What to do
Starting at the first line of the listing below, repeat each line exactly until you have repeated the one containing "yourself what makes"; skip the pictures.

Record excerpts
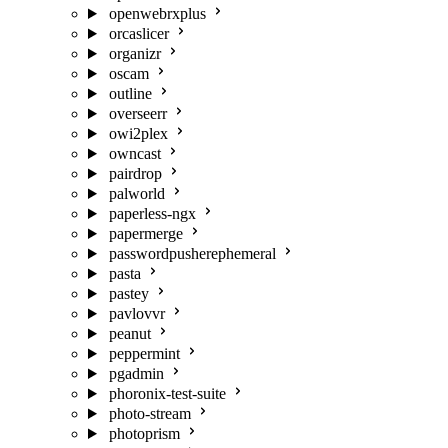
openwebrxplus
orcaslicer
organizr
oscam
outline
overseerr
owi2plex
owncast
pairdrop
palworld
paperless-ngx
papermerge
passwordpusherephemeral
pasta
pastey
pavlovvr
peanut
peppermint
pgadmin
phoronix-test-suite
photo-stream
photoprism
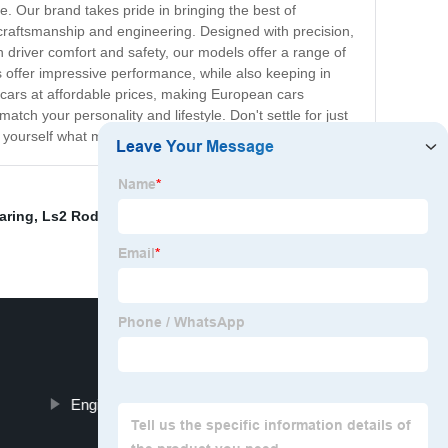
e. Our brand takes pride in bringing the best of
 craftsmanship and engineering. Designed with precision,
n driver comfort and safety, our models offer a range of
 offer impressive performance, while also keeping in
ur cars at affordable prices, making European cars
tch your personality and lifestyle. Don't settle for just
yourself what makes our cars truly exceptional.
aring
,
Ls2 Rod Bearings
,
Excavator Engine Spare
Engine Big End Bearing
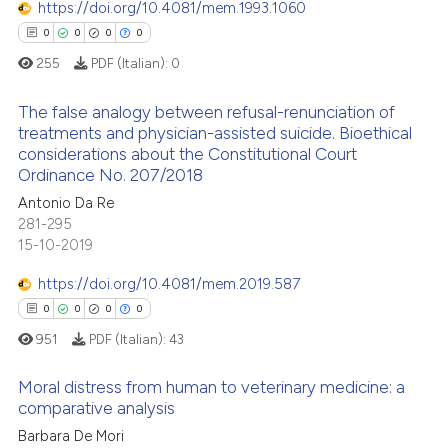
https://doi.org/10.4081/mem.1993.1060
0
Contrasting
 been cited by providing the
0
0
0
0
text of the citation, a
255
PDF (Italian):
0
ssification describing whether
supports, mentions, or contrasts
The false analogy between refusal-renunciation of
 how this article has been
 cited claim, and a label
treatments and physician-assisted suicide. Bioethical
ed at
scite.ai
considerations about the Constitutional Court
icating in which section the
0
Citing Publications
Ordinance No. 207/2018
ation was made.
0
Supporting
te shows how a scientific paper
Antonio Da Re
 been cited by providing the
0
Mentioning
281-295
text of the citation, a
15-10-2019
0
Contrasting
ssification describing whether
https://doi.org/10.4081/mem.2019.587
supports, mentions, or contrasts
0
0
0
0
 cited claim, and a label
951
PDF (Italian):
43
icating in which section the
 how this article has been
ation was made.
ed at
scite.ai
Moral distress from human to veterinary medicine: a
comparative analysis
te shows how a scientific paper
Barbara De Mori
0
Citing Publications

Finished exercise
openwebrxplus
orcaslicer
organizr
oscam
outline
overseerr
owi2plex
owncast
pairdrop
palworld
paperless-ngx
papermerge
passwordpusherephemeral
pasta
pastey
pavlovvr
peanut
peppermint
pgadmin
phoronix-test-suite
photo-stream
photoprism
e. Our brand takes pride in bringing the best of
 craftsmanship and engineering. Designed with precision,
n driver comfort and safety, our models offer a range of
 offer impressive performance, while also keeping in
ur cars at affordable prices, making European cars
tch your personality and lifestyle. Don't settle for just
yourself what makes our cars truly exceptional.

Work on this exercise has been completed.